Hintergrund. Die EU-Abschottungsagentur Frontex wird nach und nach als Zentrale der europäischen Grenzschutzverbände aufgebaut. Libyen-Krise könnte als Katalysator für Fluchtbewegungen wirken

Von Ulla Jelpke *

Die Bundeswehr hat ihre ersten Einsätze in Libyen bereits hinter sich: Am 22. Februar wurden die ersten Deutschen mit zwei Transall-Transportflugzeugen der Luftwaffe aus Tripolis ausgeflogen. Am 23. Februar wurden weitere deutsche und EU-Bürger mit einem Flugzeug des Bundesverteidigungsministeriums außer Landes gebracht, und am selben Tag begann die »Operation Pegasus«: Insgesamt tausend Mann zu Wasser und in der Luft werden in Bewegung gesetzt, um insgesamt 132 EU-Bürger aus einer Ölbohranlage des Konzerns Wintershall mitten in der Wüste im Südosten Libyens zu evakuieren. Die dabei bereitgehaltenen Kriegsschiffe der Marine wurden dann für eine humanitäre Operation eingesetzt: Am 5.März stachen sie von Tunesien aus in See, um 412 ägyptische Arbeitsmigranten, die aus Libyen geflohen waren, in ihre Heimat zurückzubringen. Die NATO hat mittlerweile mit der Beobachtung des libyschen Luftraums begonnen und diskutiert verschiedene Eingriffsszenarien.
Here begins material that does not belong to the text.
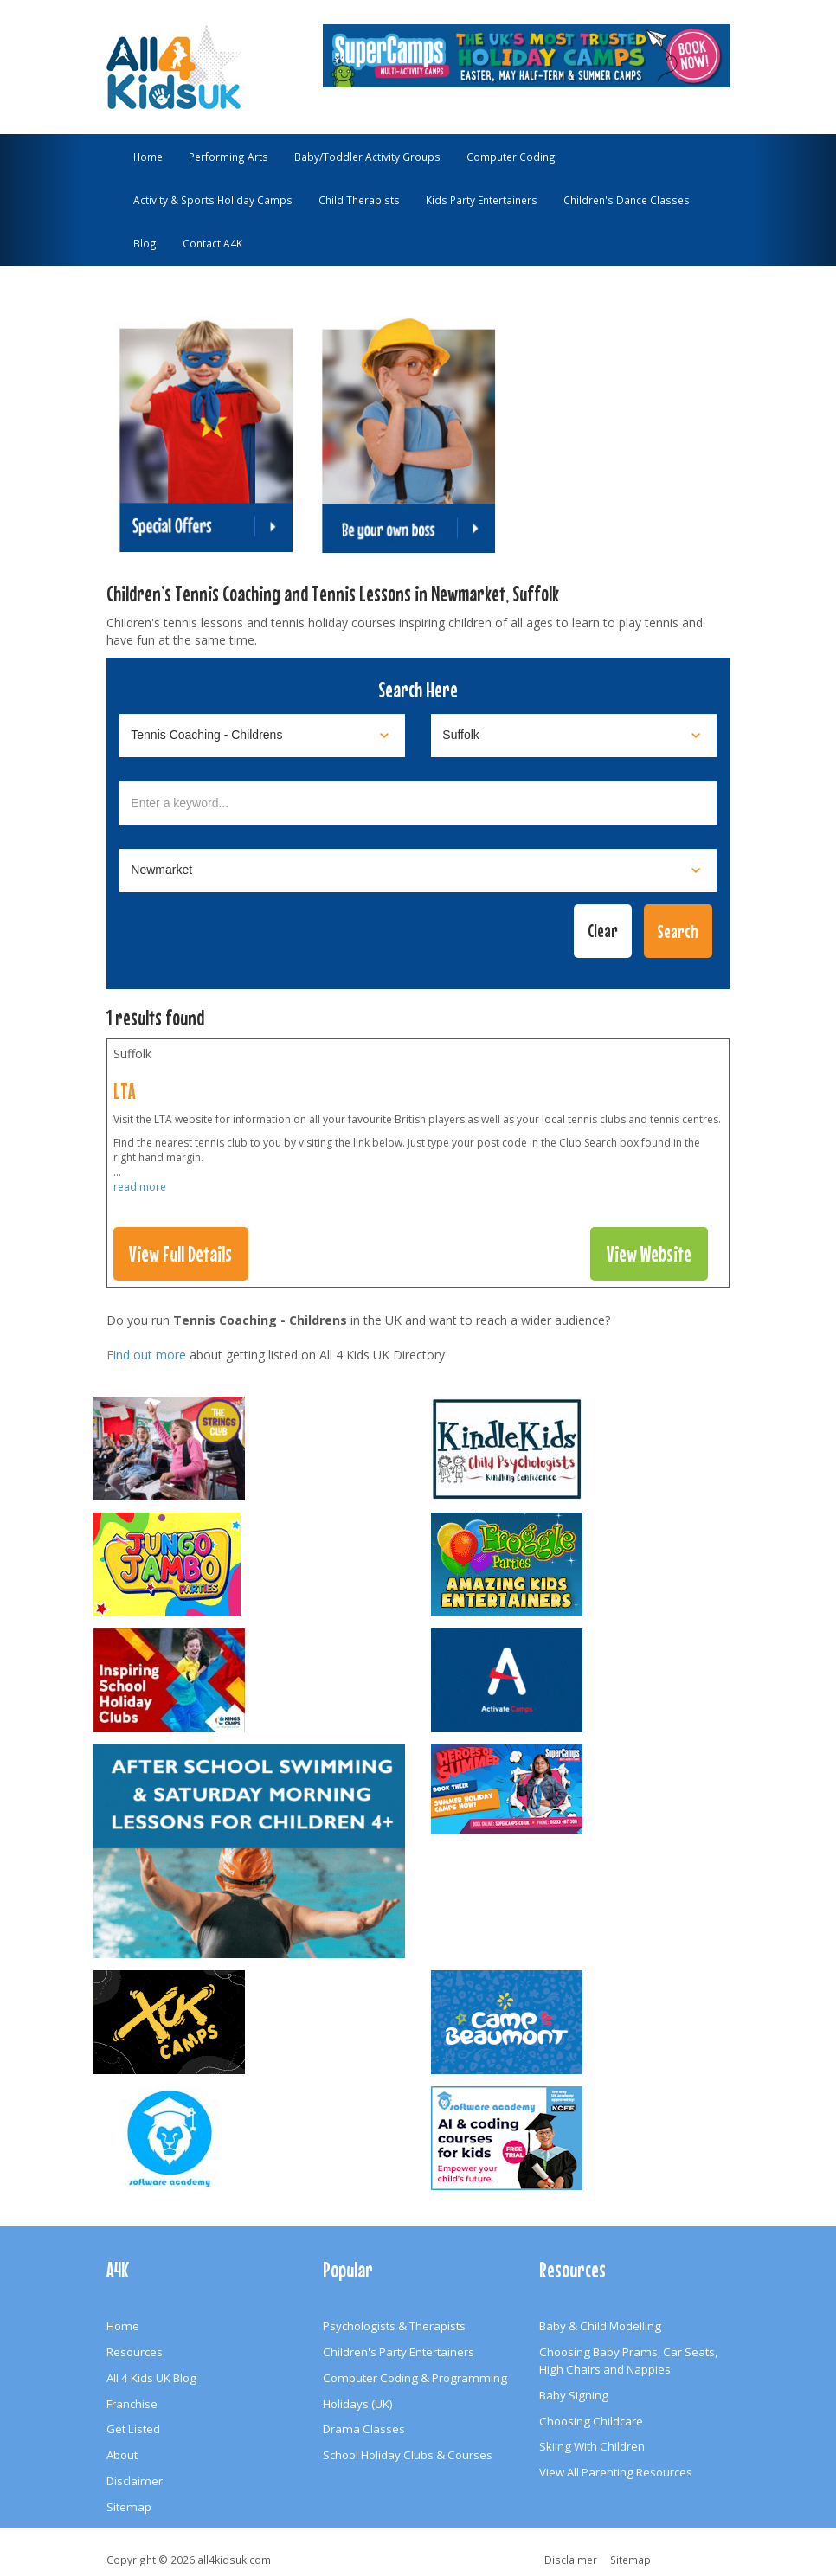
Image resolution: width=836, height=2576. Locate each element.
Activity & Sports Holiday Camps (213, 200)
Die Evakuierung der Flüchtlinge war nicht nur von hohem Symbolwert und bot der Bundeswehr die Gelegenheit, sich als Helfer in der Not zu präsentieren, sondern zeigt auch ihren Willen und ihre Fähigkeit zu »blitzartigen« Interventionen im Ausland. Der humanitäre Nutzen war angesichts von mittlerweile über 200000 Menschen, die Libyen inzwischen verlassen haben, weniger als ein Tropfen auf den heißen Stein.
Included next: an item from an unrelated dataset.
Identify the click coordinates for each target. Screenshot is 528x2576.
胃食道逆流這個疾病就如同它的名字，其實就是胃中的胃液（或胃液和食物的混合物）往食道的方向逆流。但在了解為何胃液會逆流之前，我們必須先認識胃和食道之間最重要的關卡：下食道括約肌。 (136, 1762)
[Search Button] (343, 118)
Der vor allem von Politikern der faschistischen Lega Nord in Italien herbeigeredete »Exodus biblischen Ausmaßes« in Richtung EU ist bislang weitgehend ausgeblieben. Auf Lampedusa sind zwar mittlerweile fast zehntausend Migranten aus Tunesien angelandet, die auch nach dem Abgang des früheren Diktators Ben Ali keine Perspektive dort sehen. Sie nutzen die eingeschränkte Einsatzfähigkeit der tunesischen Küstenwache, die derzeit ihre Rolle als Torwächter zur EU noch nicht wieder einnehmen kann. Die meisten der aus Libyen fliehenden Menschen haben hingegen kaum ein Interesse, in die EU zu gelangen: Sie wollen vor allem in ihre Herkunftsländer zurückkehren.

Bedrängte Migranten

Denn nach Angaben der Internationalen Organisation für Migration (IOM) gibt es in Libyen rund zweieinhalb Millionen Arbeitsmigranten. Sie stammen aus den Nachbarländern Ägypten und Tunesien oder aus anderen Staaten wie China, der Türkei, Bangladesch und afrikanischen Staaten südlich der Sahara. Nur die wenigsten von ihnen haben lukrative Arbeitsplätze in der Ölindustrie, die meisten schuften in »harten, schmutzigen und schlecht bezahlten Jobs wie Feldarbeit, Beladen von Lastautos, Dienstleitungsgewerbe wie Auto waschen, Müll sammeln«, heißt es in einem Papier von Amnesty International.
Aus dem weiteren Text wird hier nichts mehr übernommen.